正直、どうしてここまではやったか、よく分かりませんね(^^;
個人的にはスナネコが大のお気に入りなので、大好きなんですけど(^^;
どうやら大きな破滅の後に残った、人型になった動物たちのお話しで、打ち捨てられたパークの施設などが散らばり、管理するロボットらしきものが残って整備を続けています。
こういう雰囲気の話は大好きなので、まずここに惹かれました。SFでは遠い未来のこういう話は割とよくあって、そういうのは大好物なのです。基本的には、「破滅後の牧歌的な未来」ものの設定に完全にのっかった作品です。さらに、その世界を表現するのに最も適した「旅もの」の定型もそなえています。

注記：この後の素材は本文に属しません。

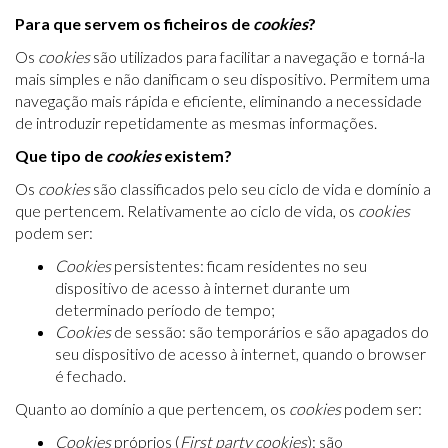
Para que servem os ficheiros de
cookies
?
Os
cookies
são utilizados para facilitar a navegação e torná-la
mais simples e não danificam o seu dispositivo. Permitem uma
navegação mais rápida e eficiente, eliminando a necessidade
de introduzir repetidamente as mesmas informações.
Que tipo de
cookies
existem?
Os
cookies
são classificados pelo seu ciclo de vida e domínio a
que pertencem. Relativamente ao ciclo de vida, os
cookies
podem ser:
Cookies
persistentes: ficam residentes no seu
dispositivo de acesso à internet durante um
determinado período de tempo;
Cookies
de sessão: são temporários e são apagados do
seu dispositivo de acesso à internet, quando o browser
é fechado.
Quanto ao domínio a que pertencem, os
cookies
podem ser:
Cookies
próprios (
First party cookies
): são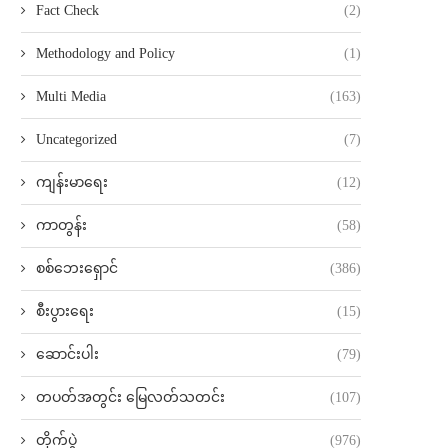
Fact Check
(2)
Methodology and Policy
(1)
Multi Media
(163)
Uncategorized
(7)
ကျန်းမာရေး
(12)
ကာတွန်း
(58)
စစ်ဘေးရှောင်
(386)
စီးပွားရေး
(15)
ဆောင်းပါး
(79)
တပတ်အတွင်း မြေလတ်သတင်း
(107)
တိုက်ပွဲ
(976)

チープな感じのCGですが、設定、物語はよく練られた感じだし、個性豊かなフレンズたちの魅力(その個性もその動物の習性などがうまく織り込まれていて理由のある個性です)、謎を小出しにして興味を続かせるうまさもあり。
ネット上で、これは「人形劇だ」という感想を見て、なるほど!と得心がいきました。CGのちょっとぎくしゃくした動きが、NHKなどで昔よくやっていた人形劇っぽいのですね(三国志とか見てましたっけ)。

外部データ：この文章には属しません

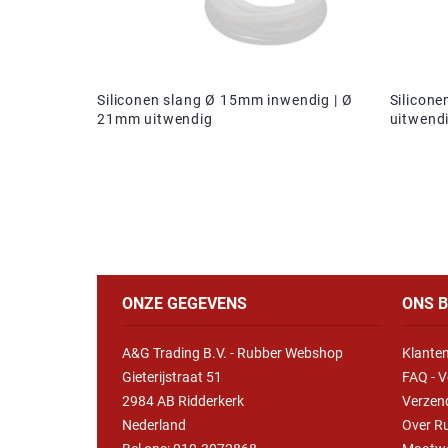
Siliconen slang Ø 15mm inwendig | Ø
Silicone
21mm uitwendig
uitwend
ONZE GEGEVENS
ONS B
A&G Trading B.V. - Rubber Webshop
Klanten
Gieterijstraat 51
FAQ - V
2984 AB Ridderkerk
Verzen
Nederland
Over R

もしかしたら、きれいに動かせるだけの予算がなかったので苦し紛れにとか、そういう落ちかもしれませんが、これが独特の雰囲気を作っています。
激しいアクションもそんなに必要ないし、お話し自体がよく出来ているので、アニメーションそのものよりむしろ話の筋に興味を向かせるのに、一役かったといえるかもしれません。
ただ、このCGだと、映像に「慣れる」までちょっと時間がかかるかもしれませんね。
あまり感情を込めない声優の演技も、うまい演出だったと思います。あまり自分の生活以外の深い知識などないだろう動物ですから、そういう演技がすごく「らしく」聞こえます。
感情のないものが段々感情を覚えていって…という卑怯なw王道パターンです(スタートレックのセブンオブナインとかが代表かな)。だから、最終話付近になって、感情をはっきり見せるようになってきたサーバルちゃんに、とても心動かされます。(ところで、サーバルちゃんがミライさんを見て涙を流した理由は、結局最後まで明かされませんでしたね。一度記憶を失ったけれど、何となく心の奥底には残っている、とかでしょうか)
このように、さまざまな定型に沿って魅力的なキャラを描いた、もう一度最初から見直したくなるような、すばらしい作品だったと思います。
(「定型に沿っ」たというのは、全然悪いことではなく、むしろいい作品に必須の常道だと思います。遠い昔から今に残る神話に、すでにほとんどの定型が含まれている。つまり、「けものフレンズ」は新たな神話的世界といえるかも)
OPもいいのですが、特にEDは今期一番だったと思います。
思わず、EDの収録されたミニアルバムを買ってしまいました(他の曲もよかったよ)。
EDの廃遊園地の映像もよかったなあ(廃墟大好き)。